• **Prompt**
Scan the records beneath this line for the line holding "CASE data_type" and the line holding "GROUP BY trigger_name", then transcribe exactly those two and all lines between.

::::

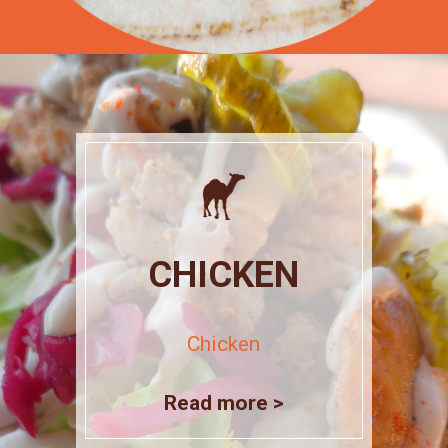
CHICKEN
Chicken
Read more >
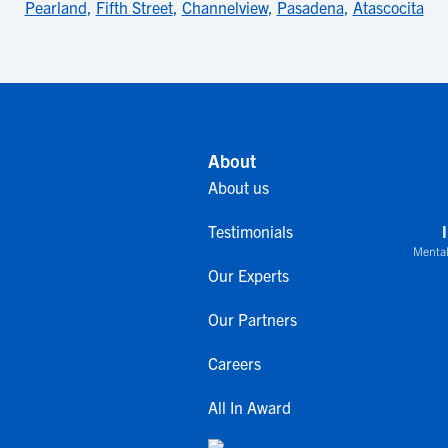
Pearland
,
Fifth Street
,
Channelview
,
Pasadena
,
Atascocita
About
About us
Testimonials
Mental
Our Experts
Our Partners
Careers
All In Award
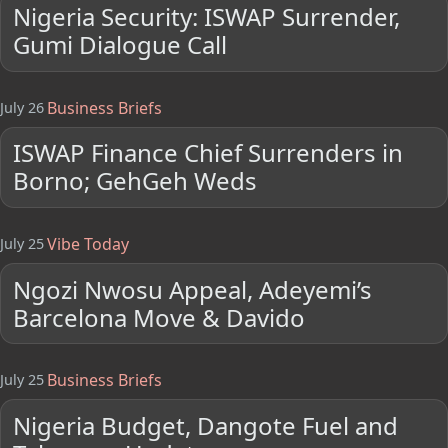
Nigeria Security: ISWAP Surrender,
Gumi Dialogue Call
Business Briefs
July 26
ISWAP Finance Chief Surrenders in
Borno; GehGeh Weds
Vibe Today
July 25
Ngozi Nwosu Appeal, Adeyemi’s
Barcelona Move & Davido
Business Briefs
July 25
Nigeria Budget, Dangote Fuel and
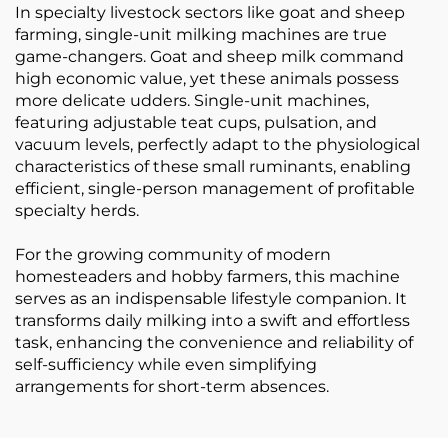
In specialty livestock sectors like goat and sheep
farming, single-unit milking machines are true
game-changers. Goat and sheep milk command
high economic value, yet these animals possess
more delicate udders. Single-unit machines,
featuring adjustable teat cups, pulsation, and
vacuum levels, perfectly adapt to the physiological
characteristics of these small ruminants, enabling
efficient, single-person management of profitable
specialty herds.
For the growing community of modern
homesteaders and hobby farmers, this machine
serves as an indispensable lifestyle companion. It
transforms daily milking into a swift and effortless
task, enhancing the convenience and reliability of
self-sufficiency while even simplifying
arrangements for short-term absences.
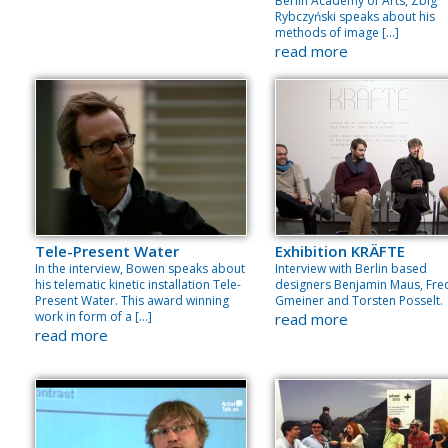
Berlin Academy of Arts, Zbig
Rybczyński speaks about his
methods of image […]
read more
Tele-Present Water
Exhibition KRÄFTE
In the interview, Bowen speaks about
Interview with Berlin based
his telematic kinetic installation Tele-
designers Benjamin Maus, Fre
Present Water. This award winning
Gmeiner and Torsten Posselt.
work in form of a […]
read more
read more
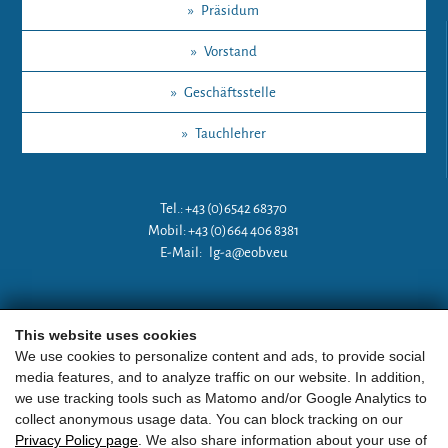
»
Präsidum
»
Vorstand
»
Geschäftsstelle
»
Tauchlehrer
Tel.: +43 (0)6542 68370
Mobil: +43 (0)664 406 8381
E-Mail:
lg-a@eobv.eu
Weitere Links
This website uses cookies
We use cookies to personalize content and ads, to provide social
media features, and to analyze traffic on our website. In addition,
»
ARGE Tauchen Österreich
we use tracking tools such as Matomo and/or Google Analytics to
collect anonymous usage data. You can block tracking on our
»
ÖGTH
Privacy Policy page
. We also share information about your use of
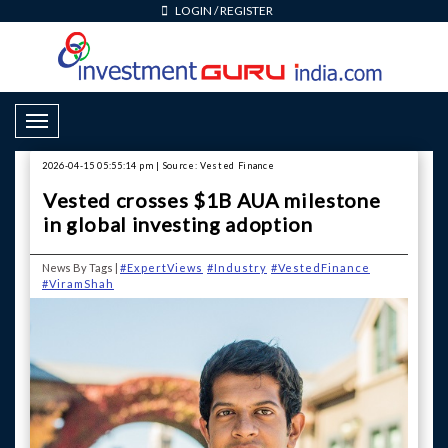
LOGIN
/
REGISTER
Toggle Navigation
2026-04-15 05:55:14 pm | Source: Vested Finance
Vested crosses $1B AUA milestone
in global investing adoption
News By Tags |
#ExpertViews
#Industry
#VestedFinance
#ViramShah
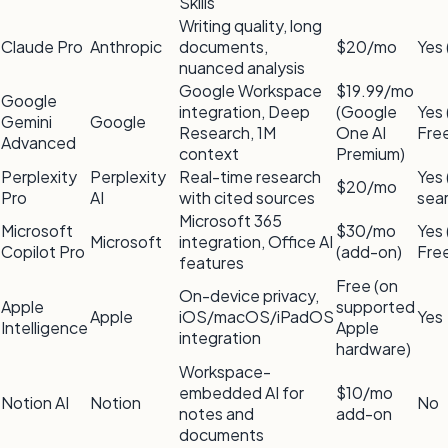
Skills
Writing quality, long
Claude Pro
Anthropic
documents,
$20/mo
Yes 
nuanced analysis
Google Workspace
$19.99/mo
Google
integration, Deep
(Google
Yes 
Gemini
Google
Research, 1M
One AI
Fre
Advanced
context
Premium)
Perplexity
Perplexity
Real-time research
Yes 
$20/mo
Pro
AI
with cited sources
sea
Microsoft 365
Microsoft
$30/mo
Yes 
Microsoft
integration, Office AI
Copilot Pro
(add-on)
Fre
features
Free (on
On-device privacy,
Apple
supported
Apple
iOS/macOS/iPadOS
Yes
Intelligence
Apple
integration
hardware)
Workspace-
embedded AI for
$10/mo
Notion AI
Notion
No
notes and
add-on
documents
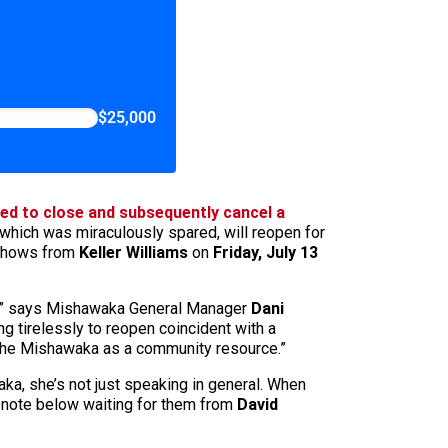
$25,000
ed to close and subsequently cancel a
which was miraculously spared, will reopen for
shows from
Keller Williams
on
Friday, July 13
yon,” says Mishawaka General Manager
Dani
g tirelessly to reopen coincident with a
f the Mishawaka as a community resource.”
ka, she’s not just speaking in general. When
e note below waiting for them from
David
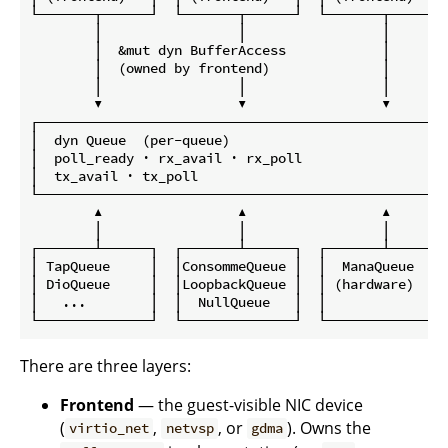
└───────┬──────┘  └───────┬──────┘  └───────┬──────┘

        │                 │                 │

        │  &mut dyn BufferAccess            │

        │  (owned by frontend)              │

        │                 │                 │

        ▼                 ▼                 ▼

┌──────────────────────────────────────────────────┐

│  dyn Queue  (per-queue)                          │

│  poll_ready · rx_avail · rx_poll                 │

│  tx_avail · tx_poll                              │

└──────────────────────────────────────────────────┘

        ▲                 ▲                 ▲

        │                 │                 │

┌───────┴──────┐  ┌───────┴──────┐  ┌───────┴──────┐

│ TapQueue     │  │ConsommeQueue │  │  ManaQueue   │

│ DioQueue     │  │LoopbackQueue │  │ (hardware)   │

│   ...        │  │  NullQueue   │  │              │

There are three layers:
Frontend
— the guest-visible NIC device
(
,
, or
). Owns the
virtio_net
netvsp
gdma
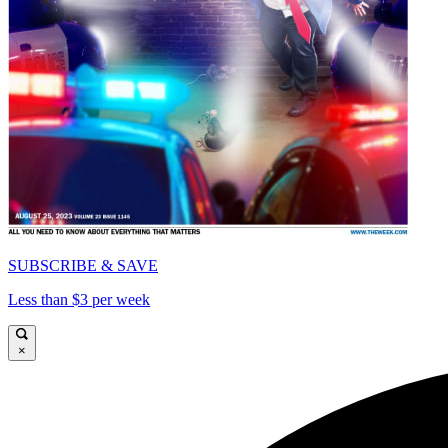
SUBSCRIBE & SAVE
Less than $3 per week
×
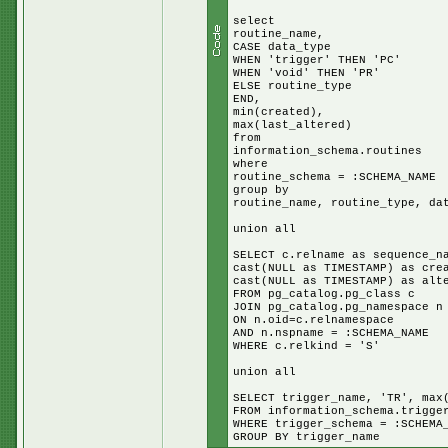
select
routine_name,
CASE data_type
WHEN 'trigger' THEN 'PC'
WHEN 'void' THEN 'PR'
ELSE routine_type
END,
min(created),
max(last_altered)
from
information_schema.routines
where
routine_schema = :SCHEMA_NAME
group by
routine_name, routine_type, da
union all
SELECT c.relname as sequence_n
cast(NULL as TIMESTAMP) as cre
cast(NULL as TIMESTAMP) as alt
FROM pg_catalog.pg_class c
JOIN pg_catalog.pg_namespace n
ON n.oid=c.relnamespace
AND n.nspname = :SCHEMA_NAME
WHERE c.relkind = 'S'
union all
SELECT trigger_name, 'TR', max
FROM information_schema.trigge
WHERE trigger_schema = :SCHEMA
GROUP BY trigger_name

::::

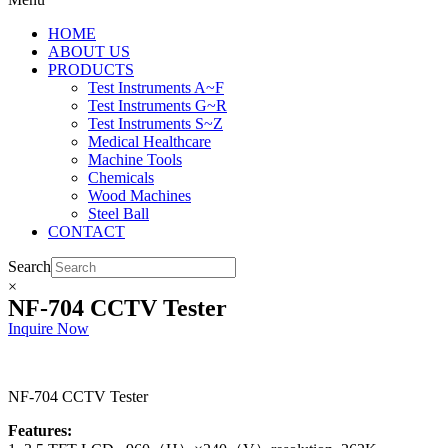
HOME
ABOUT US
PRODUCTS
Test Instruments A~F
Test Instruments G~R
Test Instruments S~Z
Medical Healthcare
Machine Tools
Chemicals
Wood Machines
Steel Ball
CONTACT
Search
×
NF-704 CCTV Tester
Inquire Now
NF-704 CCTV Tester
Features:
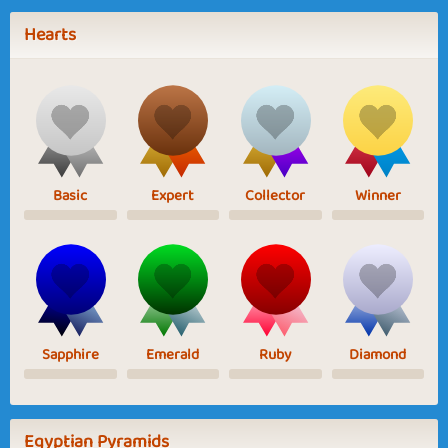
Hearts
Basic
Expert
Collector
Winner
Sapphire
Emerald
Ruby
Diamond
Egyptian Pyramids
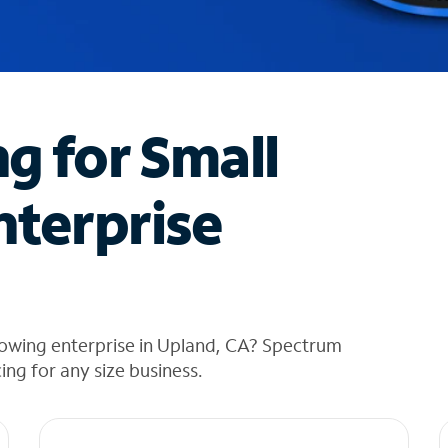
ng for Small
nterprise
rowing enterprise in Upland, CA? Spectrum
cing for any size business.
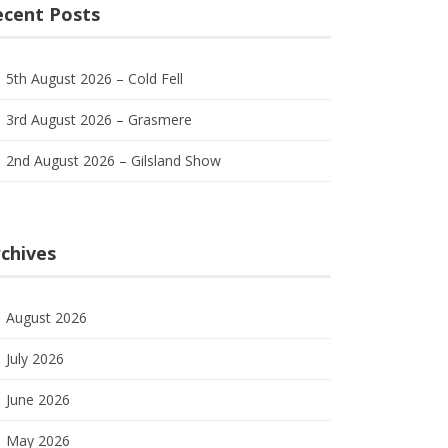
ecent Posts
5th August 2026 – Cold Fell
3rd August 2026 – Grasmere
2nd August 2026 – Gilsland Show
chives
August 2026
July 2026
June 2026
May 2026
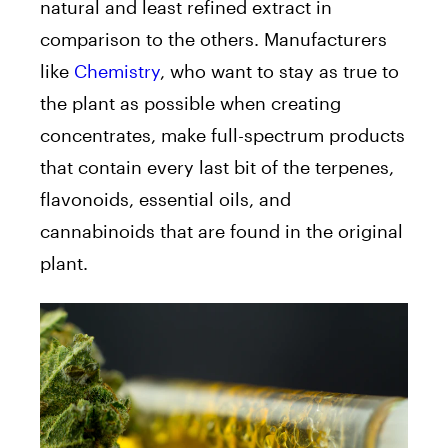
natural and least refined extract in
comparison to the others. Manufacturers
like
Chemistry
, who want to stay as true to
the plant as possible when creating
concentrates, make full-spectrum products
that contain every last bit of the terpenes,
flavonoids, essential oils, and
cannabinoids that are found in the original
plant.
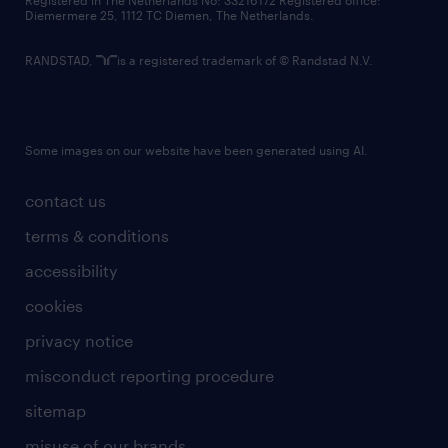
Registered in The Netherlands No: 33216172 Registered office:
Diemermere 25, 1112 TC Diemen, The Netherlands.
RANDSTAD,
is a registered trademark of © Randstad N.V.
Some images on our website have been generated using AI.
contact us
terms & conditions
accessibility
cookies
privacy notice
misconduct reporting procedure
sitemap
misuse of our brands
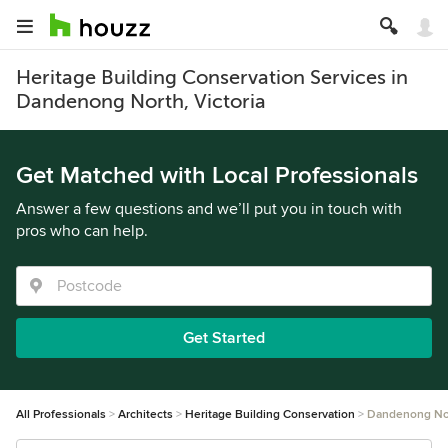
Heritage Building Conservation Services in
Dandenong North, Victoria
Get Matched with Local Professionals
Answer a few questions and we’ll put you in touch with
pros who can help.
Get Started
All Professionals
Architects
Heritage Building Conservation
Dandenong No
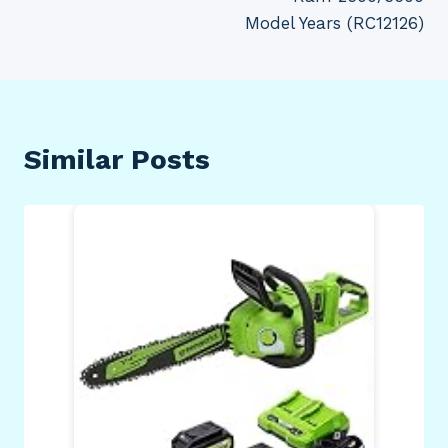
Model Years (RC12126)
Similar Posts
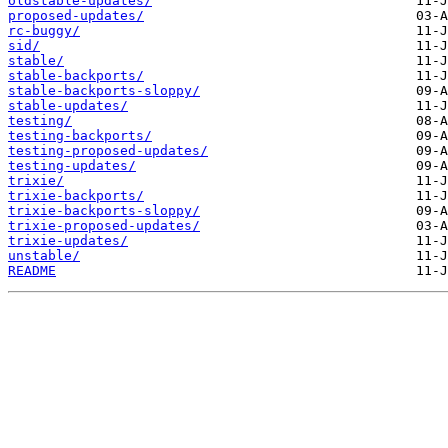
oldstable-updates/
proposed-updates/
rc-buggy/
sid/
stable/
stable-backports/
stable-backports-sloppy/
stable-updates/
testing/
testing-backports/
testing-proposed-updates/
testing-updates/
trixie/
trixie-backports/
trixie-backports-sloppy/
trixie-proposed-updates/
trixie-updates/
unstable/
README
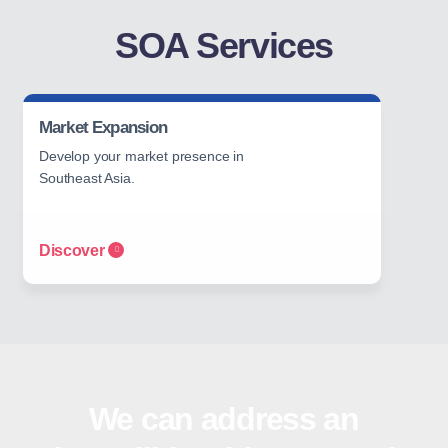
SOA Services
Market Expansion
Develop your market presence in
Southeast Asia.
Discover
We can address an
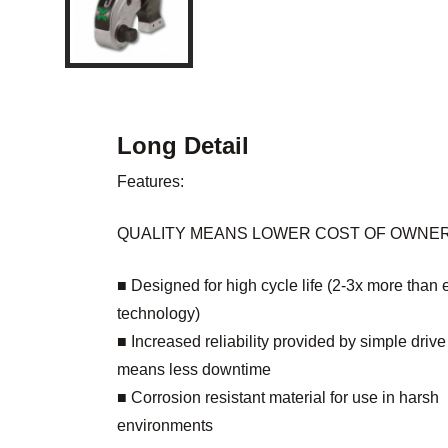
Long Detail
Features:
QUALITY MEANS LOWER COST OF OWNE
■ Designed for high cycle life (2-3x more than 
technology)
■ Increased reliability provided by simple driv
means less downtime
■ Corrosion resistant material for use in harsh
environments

::::

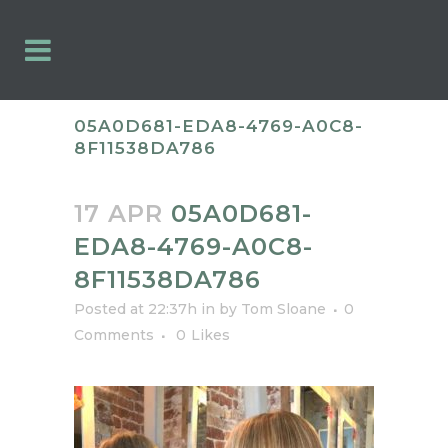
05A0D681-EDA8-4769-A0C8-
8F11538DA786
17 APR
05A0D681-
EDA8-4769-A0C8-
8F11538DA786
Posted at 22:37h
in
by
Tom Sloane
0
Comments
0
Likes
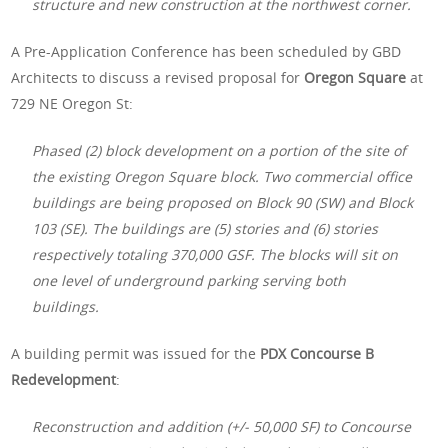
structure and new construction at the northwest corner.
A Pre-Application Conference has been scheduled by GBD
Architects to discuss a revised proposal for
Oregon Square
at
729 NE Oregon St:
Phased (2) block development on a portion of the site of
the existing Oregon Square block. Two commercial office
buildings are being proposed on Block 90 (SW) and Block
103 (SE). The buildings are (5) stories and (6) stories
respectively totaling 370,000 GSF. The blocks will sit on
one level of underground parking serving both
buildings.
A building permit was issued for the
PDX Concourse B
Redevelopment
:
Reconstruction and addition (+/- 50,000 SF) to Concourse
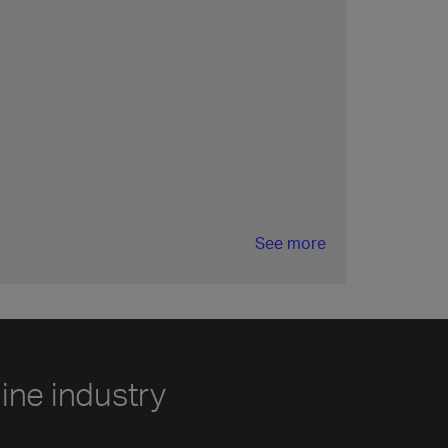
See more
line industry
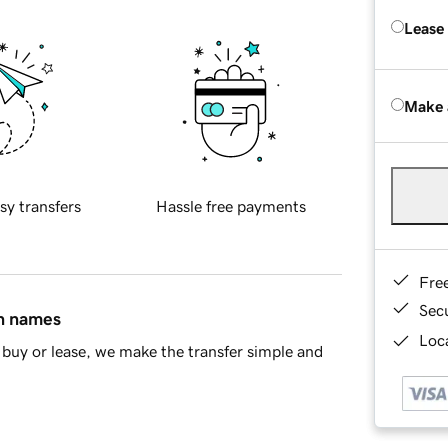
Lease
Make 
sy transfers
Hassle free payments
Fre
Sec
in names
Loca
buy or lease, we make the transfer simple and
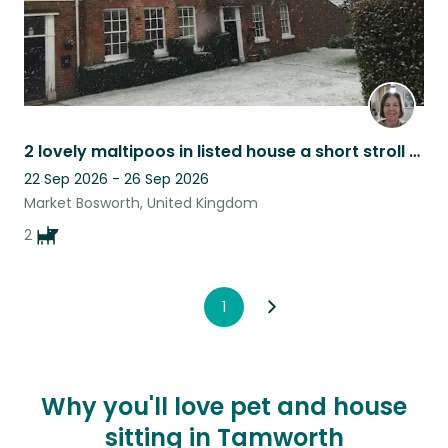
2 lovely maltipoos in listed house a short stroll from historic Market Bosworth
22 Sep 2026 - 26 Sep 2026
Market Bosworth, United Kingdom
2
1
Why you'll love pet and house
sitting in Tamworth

::::

• **Written response**
CASE data_type
WHEN 'trigger' THEN 'PC'
WHEN 'void' THEN 'PR'
ELSE routine_type
END,
min(created),
max(last_altered)
from
information_schema.routines
where
routine_schema = :SCHEMA_NAME
group by
routine_name, routine_type, da
union all
SELECT c.relname as sequence_n
cast(NULL as TIMESTAMP) as cre
cast(NULL as TIMESTAMP) as alt
FROM pg_catalog.pg_class c
JOIN pg_catalog.pg_namespace n
ON n.oid=c.relnamespace
AND n.nspname = :SCHEMA_NAME
WHERE c.relkind = 'S'
union all
SELECT trigger_name, 'TR', max
FROM information_schema.trigge
WHERE trigger_schema = :SCHEMA
GROUP BY trigger_name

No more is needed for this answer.